[Source information Boundary: Start]

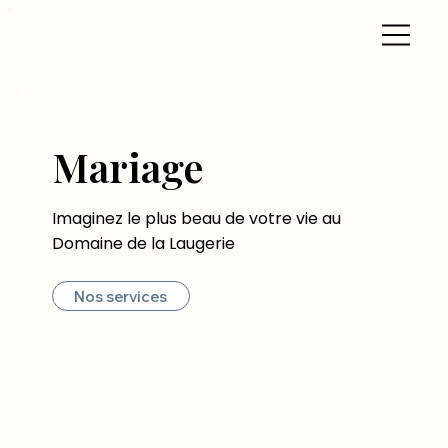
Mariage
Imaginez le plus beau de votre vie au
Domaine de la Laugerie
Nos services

[Source information Boundary: End]
[Source information Boundary: Start]

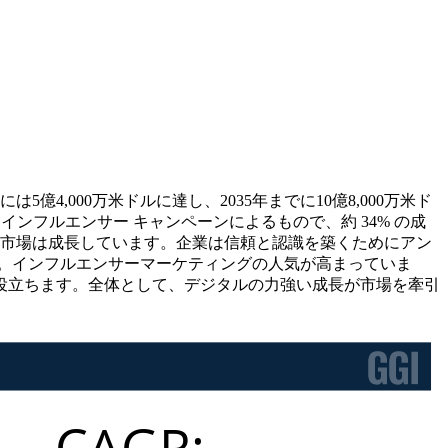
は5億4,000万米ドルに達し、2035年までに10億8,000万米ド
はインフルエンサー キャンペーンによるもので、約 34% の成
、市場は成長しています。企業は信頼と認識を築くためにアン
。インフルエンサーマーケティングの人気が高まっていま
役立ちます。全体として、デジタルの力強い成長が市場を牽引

[Source information Boundary: End]
[Source information Boundary: Start]

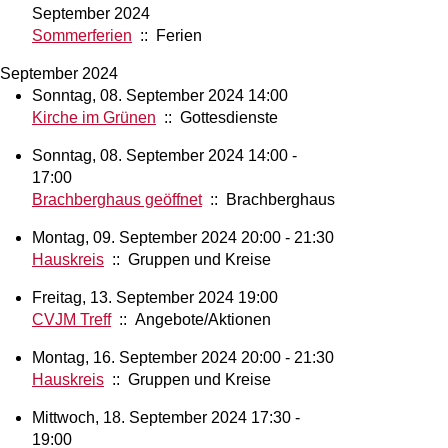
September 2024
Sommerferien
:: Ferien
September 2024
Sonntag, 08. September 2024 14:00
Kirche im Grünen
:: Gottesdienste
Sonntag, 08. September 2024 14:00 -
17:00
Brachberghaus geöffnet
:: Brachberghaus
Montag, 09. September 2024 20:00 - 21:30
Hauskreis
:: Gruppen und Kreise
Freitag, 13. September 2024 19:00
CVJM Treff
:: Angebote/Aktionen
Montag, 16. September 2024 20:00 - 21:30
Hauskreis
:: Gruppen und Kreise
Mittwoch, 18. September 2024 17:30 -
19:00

[Source information Boundary: End]

■ What is being asked ■
Report the number of lines above containing the word "Sonntag", with no other text.

■ Written answer ■
2